Indiana is the 19th U.S. state and is located in the Midwest region of the United States of America. With about 6.3 million residents, it is ranked 15th in population and 17th in population density. It is 38th in land area.
Indiana is a diverse state with five large urban areas and a number of smaller industrial cities. It is known for the Indianapolis 500 American automobile race, held annually over the Memorial Day weekend, and a strong basketball tradition, often called Hoosier Hysteria. Residents of Indiana are called Hoosiers.
The state's name means "Land of the Indians" and Angel Mounds State Historic Site, one of the best preserved prehistoric Native American sites in the United States, can be found in southern Indiana.
The area of Indiana has been settled since before the development of the Hopewell culture (ca. 100–400 CE). It was part of the Mississippian culture from roughly the year 1000 up to 1400. The specific Native American tribes that inhabited this territory at that time were primarily the Miami and the Shawnee. The area was claimed for New France in the 17th century, handed over to the Kingdom of Great Britain as part of the settlement at the end of the French and Indian War, given to the United States after the American Revolution, soon after which it became part of the Northwest Territory, then the Indiana Territory, and joined the Union in 1816 as the 19th state.
On June 29, 1816, Indiana adopted a constitution, and on December 11, 1816, became the 19th State to join the Union.
Indiana filled up from the Ohio River north. Emigration, mostly from Kentucky and Ohio, was so rapid that by 1820 the population was 147,176, and by 1830 the sales of public lands for the previous decade reached 3,588,000 acres (5,600 sq mi; 14,500 km²) and the population was 343,031. It had more than doubled since 1820. The first state capital was in the southern Indiana city of Corydon.

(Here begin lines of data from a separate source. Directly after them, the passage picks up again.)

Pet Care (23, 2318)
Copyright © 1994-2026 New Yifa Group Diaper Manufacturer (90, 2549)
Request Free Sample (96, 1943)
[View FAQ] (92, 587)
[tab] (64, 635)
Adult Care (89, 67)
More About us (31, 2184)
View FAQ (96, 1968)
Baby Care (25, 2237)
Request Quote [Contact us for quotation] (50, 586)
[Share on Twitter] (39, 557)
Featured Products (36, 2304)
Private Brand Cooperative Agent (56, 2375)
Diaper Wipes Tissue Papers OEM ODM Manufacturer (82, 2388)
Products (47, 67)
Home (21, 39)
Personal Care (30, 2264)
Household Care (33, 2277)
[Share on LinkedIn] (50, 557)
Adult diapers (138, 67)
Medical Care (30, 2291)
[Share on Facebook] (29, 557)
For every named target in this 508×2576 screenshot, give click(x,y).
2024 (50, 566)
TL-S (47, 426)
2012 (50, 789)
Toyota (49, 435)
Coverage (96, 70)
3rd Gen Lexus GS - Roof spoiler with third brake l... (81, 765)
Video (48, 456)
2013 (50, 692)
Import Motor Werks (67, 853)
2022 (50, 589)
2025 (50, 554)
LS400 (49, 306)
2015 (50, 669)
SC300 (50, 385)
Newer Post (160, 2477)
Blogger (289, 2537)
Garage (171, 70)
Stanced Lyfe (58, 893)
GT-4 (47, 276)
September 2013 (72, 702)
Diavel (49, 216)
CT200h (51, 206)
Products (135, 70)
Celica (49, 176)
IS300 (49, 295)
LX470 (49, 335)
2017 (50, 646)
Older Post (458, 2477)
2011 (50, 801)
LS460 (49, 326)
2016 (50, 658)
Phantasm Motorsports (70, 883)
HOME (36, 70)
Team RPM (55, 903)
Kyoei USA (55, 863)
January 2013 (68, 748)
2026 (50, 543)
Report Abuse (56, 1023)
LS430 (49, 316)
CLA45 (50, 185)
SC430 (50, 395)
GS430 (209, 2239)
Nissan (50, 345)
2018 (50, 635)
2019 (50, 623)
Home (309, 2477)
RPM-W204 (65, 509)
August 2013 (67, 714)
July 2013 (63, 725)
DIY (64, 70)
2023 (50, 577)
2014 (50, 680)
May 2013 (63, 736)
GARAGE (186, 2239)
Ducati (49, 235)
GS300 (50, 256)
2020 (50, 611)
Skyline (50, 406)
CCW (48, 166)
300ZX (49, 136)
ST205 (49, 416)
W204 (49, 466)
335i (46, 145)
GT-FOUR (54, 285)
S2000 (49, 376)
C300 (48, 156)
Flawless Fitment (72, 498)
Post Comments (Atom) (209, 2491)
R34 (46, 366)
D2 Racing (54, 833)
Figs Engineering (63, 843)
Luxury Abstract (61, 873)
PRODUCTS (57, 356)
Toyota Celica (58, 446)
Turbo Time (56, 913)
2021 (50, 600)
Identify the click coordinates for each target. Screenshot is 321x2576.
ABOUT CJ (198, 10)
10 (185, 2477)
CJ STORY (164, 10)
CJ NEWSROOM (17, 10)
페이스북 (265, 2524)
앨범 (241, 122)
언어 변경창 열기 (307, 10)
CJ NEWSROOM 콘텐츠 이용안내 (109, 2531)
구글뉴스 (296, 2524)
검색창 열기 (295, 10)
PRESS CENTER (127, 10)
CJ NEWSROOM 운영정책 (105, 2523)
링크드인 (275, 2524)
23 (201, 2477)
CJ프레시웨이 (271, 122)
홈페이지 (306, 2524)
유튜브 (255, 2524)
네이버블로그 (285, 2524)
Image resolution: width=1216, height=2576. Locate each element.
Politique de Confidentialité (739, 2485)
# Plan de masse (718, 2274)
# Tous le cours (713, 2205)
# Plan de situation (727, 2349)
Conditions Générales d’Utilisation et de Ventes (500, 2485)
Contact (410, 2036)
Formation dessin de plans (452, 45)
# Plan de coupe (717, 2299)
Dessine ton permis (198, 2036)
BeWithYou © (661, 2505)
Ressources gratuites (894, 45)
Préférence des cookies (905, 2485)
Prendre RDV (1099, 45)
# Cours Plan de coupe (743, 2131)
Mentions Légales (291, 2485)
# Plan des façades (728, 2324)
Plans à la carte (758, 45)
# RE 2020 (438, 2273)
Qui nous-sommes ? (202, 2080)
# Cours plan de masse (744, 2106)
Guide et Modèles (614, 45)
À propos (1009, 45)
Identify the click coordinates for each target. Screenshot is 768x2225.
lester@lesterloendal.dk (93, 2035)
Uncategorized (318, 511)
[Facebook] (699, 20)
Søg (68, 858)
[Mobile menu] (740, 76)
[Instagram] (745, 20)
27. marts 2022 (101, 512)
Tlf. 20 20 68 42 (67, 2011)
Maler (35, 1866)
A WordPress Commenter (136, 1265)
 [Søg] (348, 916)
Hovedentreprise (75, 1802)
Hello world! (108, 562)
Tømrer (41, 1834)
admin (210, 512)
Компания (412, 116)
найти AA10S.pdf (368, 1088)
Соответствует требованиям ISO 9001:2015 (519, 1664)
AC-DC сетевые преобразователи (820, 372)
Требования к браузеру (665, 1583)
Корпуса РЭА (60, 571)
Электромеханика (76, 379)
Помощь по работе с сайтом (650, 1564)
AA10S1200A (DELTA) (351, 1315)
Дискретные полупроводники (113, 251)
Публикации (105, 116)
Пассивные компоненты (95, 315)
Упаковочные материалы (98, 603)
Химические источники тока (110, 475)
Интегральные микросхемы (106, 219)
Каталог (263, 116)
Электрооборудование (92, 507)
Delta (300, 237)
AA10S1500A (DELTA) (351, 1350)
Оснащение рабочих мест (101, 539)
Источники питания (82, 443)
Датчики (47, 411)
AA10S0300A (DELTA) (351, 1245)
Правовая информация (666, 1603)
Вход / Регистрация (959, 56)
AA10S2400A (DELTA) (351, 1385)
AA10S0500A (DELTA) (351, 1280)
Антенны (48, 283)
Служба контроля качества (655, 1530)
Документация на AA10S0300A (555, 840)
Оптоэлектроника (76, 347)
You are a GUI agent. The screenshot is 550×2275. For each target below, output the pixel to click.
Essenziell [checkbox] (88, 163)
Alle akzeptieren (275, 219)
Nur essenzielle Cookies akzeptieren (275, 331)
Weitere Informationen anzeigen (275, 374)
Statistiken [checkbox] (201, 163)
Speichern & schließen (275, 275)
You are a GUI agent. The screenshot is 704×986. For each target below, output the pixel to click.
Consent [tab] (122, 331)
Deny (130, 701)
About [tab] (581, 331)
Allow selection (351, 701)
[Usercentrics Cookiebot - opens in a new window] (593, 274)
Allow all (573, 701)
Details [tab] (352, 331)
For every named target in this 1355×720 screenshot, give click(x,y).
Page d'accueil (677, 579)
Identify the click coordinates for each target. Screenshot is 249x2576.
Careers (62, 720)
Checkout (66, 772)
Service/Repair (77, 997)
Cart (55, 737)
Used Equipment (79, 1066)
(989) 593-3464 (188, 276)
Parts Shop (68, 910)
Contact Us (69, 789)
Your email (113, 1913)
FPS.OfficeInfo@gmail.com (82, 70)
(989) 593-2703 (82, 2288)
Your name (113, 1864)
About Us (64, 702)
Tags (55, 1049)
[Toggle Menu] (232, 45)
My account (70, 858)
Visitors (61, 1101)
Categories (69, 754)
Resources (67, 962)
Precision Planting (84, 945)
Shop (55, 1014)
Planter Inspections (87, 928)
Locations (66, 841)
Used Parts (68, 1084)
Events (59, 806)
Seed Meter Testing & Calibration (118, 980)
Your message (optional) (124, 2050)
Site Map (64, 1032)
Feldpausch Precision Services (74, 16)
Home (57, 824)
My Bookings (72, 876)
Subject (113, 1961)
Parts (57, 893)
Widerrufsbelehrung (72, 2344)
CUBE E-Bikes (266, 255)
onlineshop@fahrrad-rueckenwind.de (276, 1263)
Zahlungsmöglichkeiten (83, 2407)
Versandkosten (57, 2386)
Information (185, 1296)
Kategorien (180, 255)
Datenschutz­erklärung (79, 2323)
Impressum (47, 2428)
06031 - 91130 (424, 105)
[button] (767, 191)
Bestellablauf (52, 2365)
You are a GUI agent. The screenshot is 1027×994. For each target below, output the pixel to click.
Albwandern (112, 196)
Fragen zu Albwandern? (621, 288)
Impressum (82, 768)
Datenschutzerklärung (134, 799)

Down the Mississippi and its tributaries (the Ohio and Wabash) was to be found the sole outlet for the increasing produce of the Middle West, whose waters drained into the great valley. Districts which were not upon streams navigable by even the lightest draught steamboat were economically handicapped. The small, flat boat was their main reliance. Roads suitable for heavy carriage were few up to the middle of the century. The expense and time attending shipment of merchandise from the east at that time were almost prohibitive. To meet this condition, the building of canals (espoused by the constitution of 1816) was long advocated, in emulation of Ohio which took example after New York State. In 1826, Congress granted a strip two and a half miles wide on each side of the proposed canal. A very extensive and ambitious scale of main and lateral canals and turnpikes was advocated in consequence.
Work began on the Wabash and Erie Canal in 1832, on the Whitewater Canal in 1836, on the Central in 1837. Bad financing and "bad times" nearly wrecked the whole scheme; yet, the Wabash and Erie Canal was completed from Toledo to Evansville. It was a great factor in the development of the state, although it brought heavy loss upon the bondholders with the advent of the railroad. Upon completion, the canal actually increased prices of farm products three or fourfold and reduced prices of household needs 60%, a tremendous stimulus to agricultural development. By 1840, the population of the upper Wabash Valley had increased from 12,000 to 270,000. The canal boat that hauled loads of grain east came back loaded with immigrants. In 1846, it is estimated that over thirty families settled every day in the state.
Manufacturing also developed rapidly. In the ten years between 1840 and 1850, the counties bordering the canal increased in population 397%; those more fertile, but more remote, 190%. The tide of trade, which had been heretofore to New Orleans, was reversed and went east. The canal also facilitated and brought emigration from Ohio, New York, and New England, in the newly established counties in the northern two-thirds of the state. Foreign immigration was mostly from Ireland and Germany. Later, this great canal fell into disuse, and finally was abandoned, as railway mileage increased.
In the next ten years, by 1840, of the public domain 9,122,688 acres (14,250 mi²; 36,918 km²) had been sold. But the state was still heavily in debt, although growing rapidly. In 1851 a new constitution (now in force) was adopted. The first constitution was adopted at a convention assembled at Corydon, which had been the seat of government since December, 1813. The original statehouse, built of blue limestone, still stands; but in 1821, the site of the present capital, Indianapolis, was selected by the legislature. It was in the wilds, sixty miles from civilization. By 1910, it was a city of 225,000 inhabitants, and was the largest inland steam and electric railroad center in the United States that was not located on a navigable waterway. No railroad reached it before 1847.